# WORK ITEM:
Using the data below, work out how many of its lines contain "Акира", and give that number with nothing added.

# Data entries:
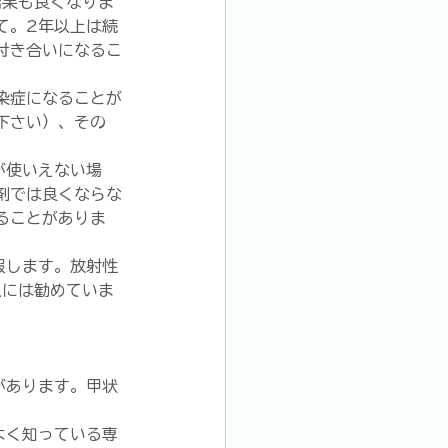
結果も良くなりま
て。2年以上は続
付き合いになるこ
染症になることが
下さい）、その
が使いえない場
剤では良くならな
ることがありま
服します。放射性
人には勧めていま
があります。甲状
よく知っている専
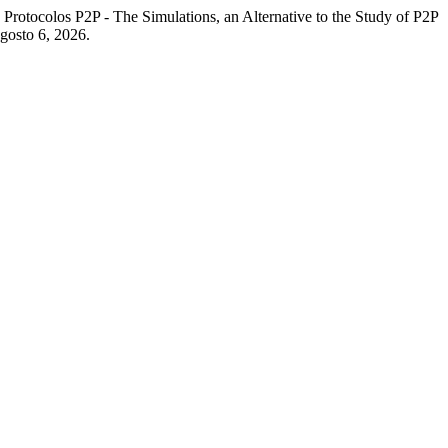
rotocolos P2P - The Simulations, an Alternative to the Study of P2P
agosto 6, 2026.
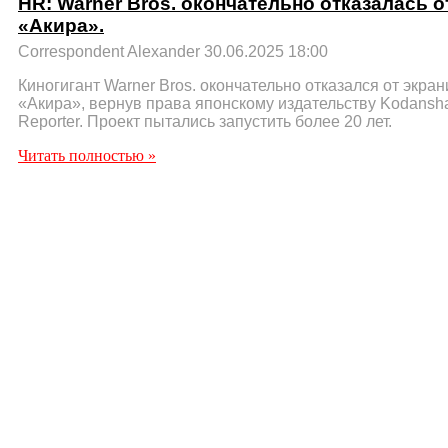
HR: Warner Bros. окончательно отказалась 
«Акира».
Correspondent Alexander
30.06.2025
18:00
Киногигант Warner Bros. окончательно отказался от экра
«Акира», вернув права японскому издательству Kodansh
Reporter. Проект пытались запустить более 20 лет.
Читать полностью »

# EXERCISE RESPONSE:
2